Als die schweizerische Panalpina 2012 ihre Beteiligung an der Luxair aufgab, übernahm Luxemburg die Anteile und stockte damit seinen Anteil an der Luxair deutlich auf - wird er nun die 13 Prozent der Lufthansa-Aktien auch übernehmen? Nun mag in Luxemburg reflexartig gedacht werden, das sei die Lösung, aber ganz so einfach ist es nicht, denn ein staatlicher Anteil von dann mehr als 52 Prozent wird wettbewerbsrechtlich durchaus heikel. Und das Problem des neuen starken Konkurrenten beseitigt das auch nicht. Die Lufthansa, die durch ihre Töchter Germanwings und der neuen Eurowings den Billigflugmarkt erobern will, hat nicht erst seit dem Germanwings-Absturz mit Ungemach zu kämpfen: Zahlreiche Streiks schwächten das Unternehmen, die Aktie gab spürbar nach. Seit längerer Zeit ist die Gesellschaft nun dabei, sich neu auszurichten: Dazu gehört eine eigene Billigfluglinie, Kosteneinsparungen, und - strategisch gesehen - die Aufgabe von Beteiligungen an Unternehmen, wo sie keinen Einfluss ausüben kann. Zwar wird, wie zu erfahren war, die bestehende Partnerschaft im Rahmen der „Star Alliance“ zwischen Luxair und Lufthansa bestehen bleiben, doch hat die Luxair bereits jetzt in der Lufthansa eine starke Konkurrenz: Die Lufthansa-Tochter Eurowings, die ausgebaut werden soll, wird fraglos ein weiterer ernstzunehmender Wettbewerber im Regionalflugverkehr für die Luxair werden.

Kooperation geht weiter

Luxair-Sprecher Jean Lasar erklärt dazu, dass demnächst Gespräche mit der Lufthansa beginnen werden, wobei es um Kooperationsmöglichkeiten auf der Strecke nach Frankfurt gehen soll. Schon heute kooperiere man auf vielfältige Weise, sei es bei Versicherungen, dem Vielfliegerprogramm „Miles and More“ oder der Maintenance. Die Strecke nach München allerdings wolle man sich nicht nehmen lassen. „München geben wir nicht preis“, sagt Lasar.
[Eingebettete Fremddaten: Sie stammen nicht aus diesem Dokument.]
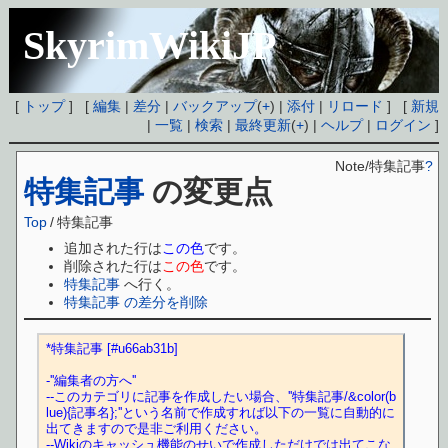
SkyrimWikiJP
[
トップ
] [
編集
|
差分
|
バックアップ
(
+
) |
添付
|
リロード
] [
新規
|
一覧
|
検索
|
最終更新
(
+
) |
ヘルプ
|
ログイン
]
Note/特集記事
?
特集記事
の変更点
Top
/
特集記事
追加された行は
この色
です。
削除された行は
この色
です。
特集記事
へ行く。
特集記事 の差分を削除
*特集記事 [#u66ab31b]
-''編集者の方へ''
--このカテゴリに記事を作成したい場合、''特集記事/&color(b
lue){記事名};''という名前で作成すれば以下の一覧に自動的に
出てきますので是非ご利用ください。
--Wikiのキャッシュ機能のせいで作成しただけでは出てこな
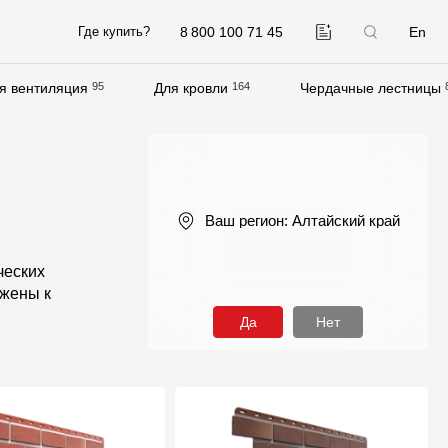
8 800 100 71 45
En
Где купить?
я вентиляция
95
Для кровли
164
Чердачные лестницы
Компания
О компании
Контакты
Ваш регион:
Алтайский край
Контроль качества кровли
ческих
Качество фасадов
ижены к
Награды
Да
Нет
Отправка рекламации
Предложения по сотрудничеству
Вакансии
B2B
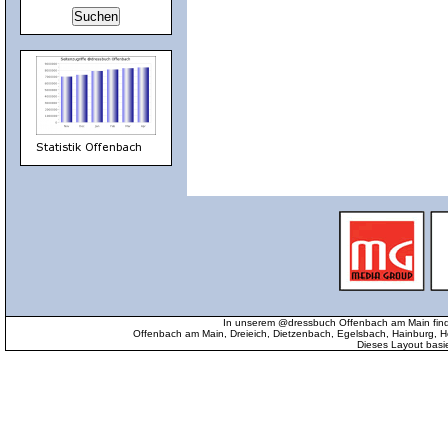
In unserem @dressbuch Offenbach am Main find
Offenbach am Main, Dreieich, Dietzenbach, Egelsbach, Hainburg
Dieses Layout basi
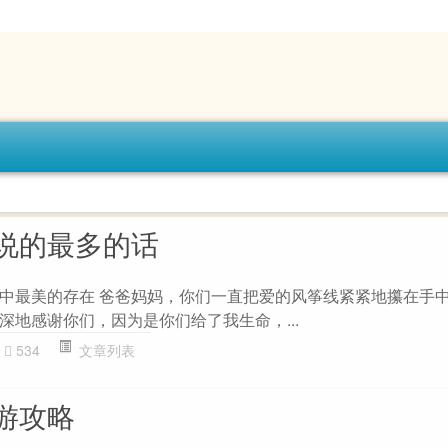
说的最多的话
中最美的存在 爸爸妈妈，你们一直把爱的风筝线紧紧地攥在手
深地感谢你们，因为是你们给了我生命，...
534
文章列表
游攻略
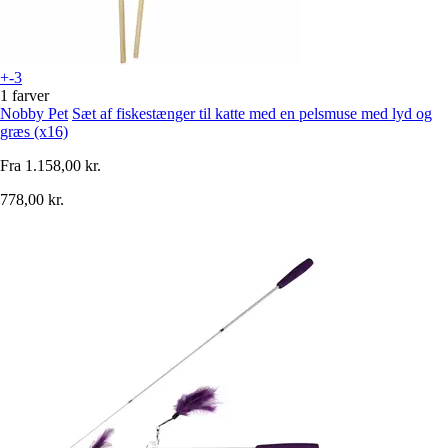
+-3
1 farver
Nobby Pet
Sæt af fiskestænger til katte med en pelsmuse med lyd og
græs (x16)
Fra
1.158,00 kr.
778,00 kr.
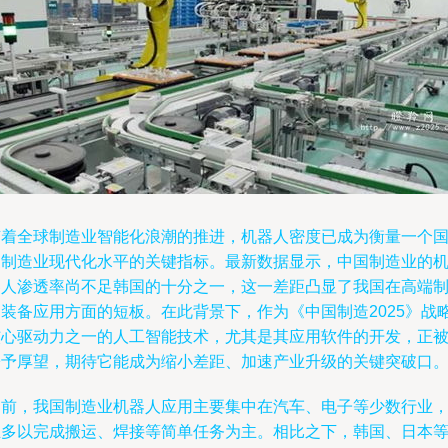
随着全球制造业智能化浪潮的推进，机器人密度已成为衡量一个
家制造业现代化水平的关键指标。最新数据显示，中国制造业的
器人渗透率尚不足韩国的十分之一，这一差距凸显了我国在高端
造装备应用方面的短板。在此背景下，作为《中国制造2025》战
核心驱动力之一的人工智能技术，尤其是其应用软件的开发，正
寄予厚望，期待它能成为缩小差距、加速产业升级的关键突破口
当前，我国制造业机器人应用主要集中在汽车、电子等少数行业
且多以完成搬运、焊接等简单任务为主。相比之下，韩国、日本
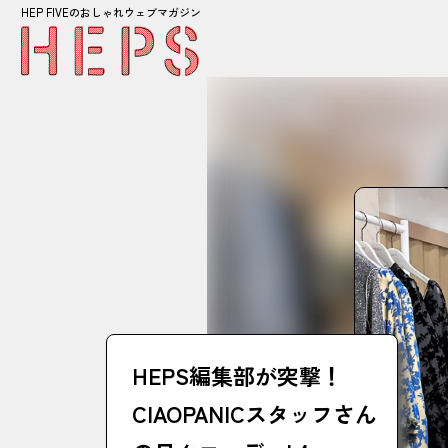
HEP FIVEのおしゃれウェブマガジン
HEPS編集部が突撃！
CIAOPANICスタッフさん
Bereits gestern beschäftigte die Sache die Politik. CSV-Präsident Marc Spautz wollte vom Transportminister wissen, welche Auswirkungen dies auf die Luxair und ihren Standort Luxemburg haben werde. Bausch verwies darauf, dass er sich nicht in einer öffentlichen Sitzung zu Verhandlungen eines privaten Konzern äußern könne.
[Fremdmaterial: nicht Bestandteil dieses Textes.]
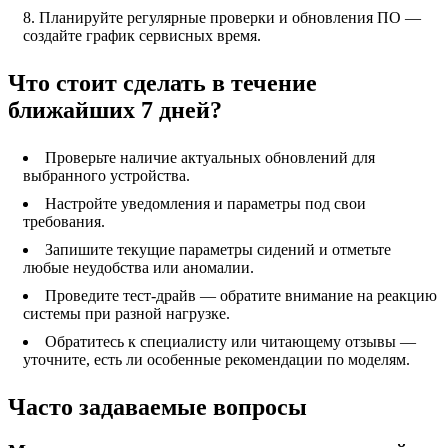
Планируйте регулярные проверки и обновления ПО —
создайте график сервисных время.
Что стоит сделать в течение
ближайших 7 дней?
Проверьте наличие актуальных обновлений для
выбранного устройства.
Настройте уведомления и параметры под свои
требования.
Запишите текущие параметры сидений и отметьте
любые неудобства или аномалии.
Проведите тест-драйв — обратите внимание на реакцию
системы при разной нагрузке.
Обратитесь к специалисту или читающему отзывы —
уточните, есть ли особенные рекомендации по моделям.
Часто задаваемые вопросы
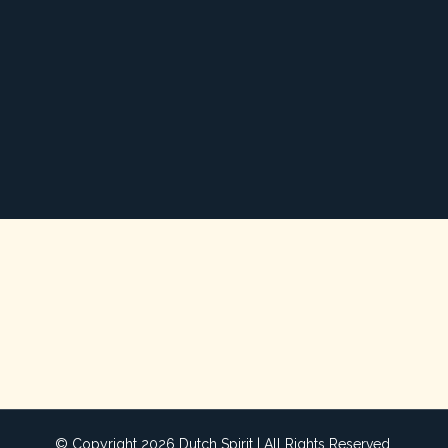
© Copyright 2026 Dutch Spirit | All Rights Reserved.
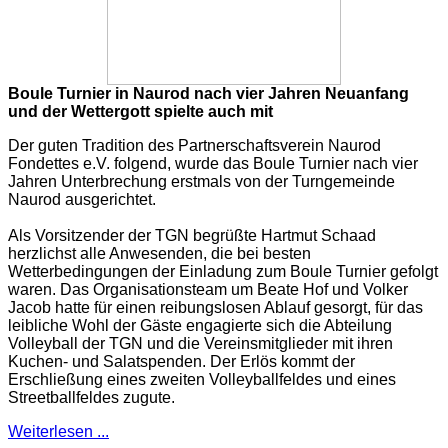
Boule Turnier in Naurod nach vier Jahren Neuanfang
und der Wettergott spielte auch mit
Der guten Tradition des Partnerschaftsverein Naurod
Fondettes e.V. folgend, wurde das Boule Turnier nach vier
Jahren Unterbrechung erstmals von der Turngemeinde
Naurod ausgerichtet.
Als Vorsitzender der TGN begrüßte Hartmut Schaad
herzlichst alle Anwesenden, die bei besten
Wetterbedingungen der Einladung zum Boule Turnier gefolgt
waren. Das Organisationsteam um Beate Hof und Volker
Jacob hatte für einen reibungslosen Ablauf gesorgt, für das
leibliche Wohl der Gäste engagierte sich die Abteilung
Volleyball der TGN und die Vereinsmitglieder mit ihren
Kuchen- und Salatspenden. Der Erlös kommt der
Erschließung eines zweiten Volleyballfeldes und eines
Streetballfeldes zugute.
Weiterlesen ...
Auch der LCGB hat schon beim Minister „dringlich nach einem Treffen ersucht“. Dabei will sie vor allem erfahren, ob es geeignete Kandidaten für die langfristige Übernahme des 13-prozentige Aktienpakets gebe. Luxair und die LuxairCargo seien systemrelevant für den Findel. Die Gewerkschaft fordert den luxemburgische Staat darum als Hauptaktionär auf, eine „Stabilisierung des Aktienbesitzes von Luxair“ zu garantieren und endlich eine Tripartite für den Lufttransportsektor zu starten.
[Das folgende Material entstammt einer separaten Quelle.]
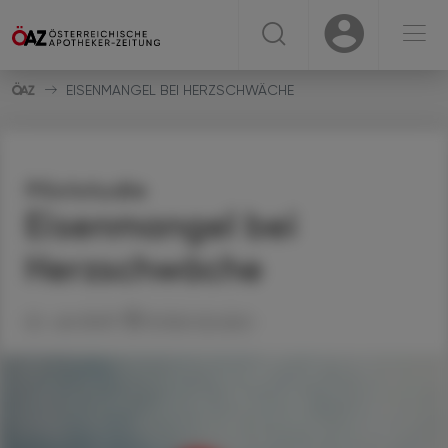
☰
USER
USER
EISENMANGEL BEI HERZSCHWÄCHE
Pilotstudie
Eisenmangel bei
Herzschwäche
22. Juli 2023
Artikel drucken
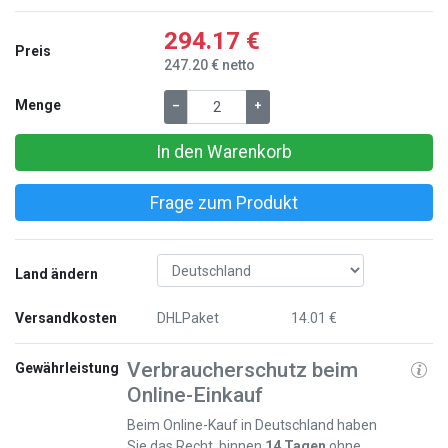
294.17 €
Preis
247.20 € netto
Menge
–
+
In den Warenkorb
Frage zum Produkt
Land ändern
Versandkosten
DHLPaket
14.01 €
Verbraucherschutz beim
Gewährleistung
Online-Einkauf
Beim Online-Kauf in Deutschland haben
Sie das Recht, binnen
14 Tagen
ohne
Dass der Konkurrenzdruck zunehmen wird, hatte Luxair-Chef Adrian Ney bereits bei der Vorlage der Bilanz im Mai erklärt, wo eine Verbesserung des Geschäftsergebnisses auf netto 9,7 Millionen Euro vermeldet werden konnte. Wie Lasar ausführt, ist Luxemburg ein attraktiver Markt, darum drängten auch Low Cost-Airlines hierher. Vueling und andere hatten aber - entgegen mancher Unkenrufe - der Luxair nicht das Wasser abgegraben.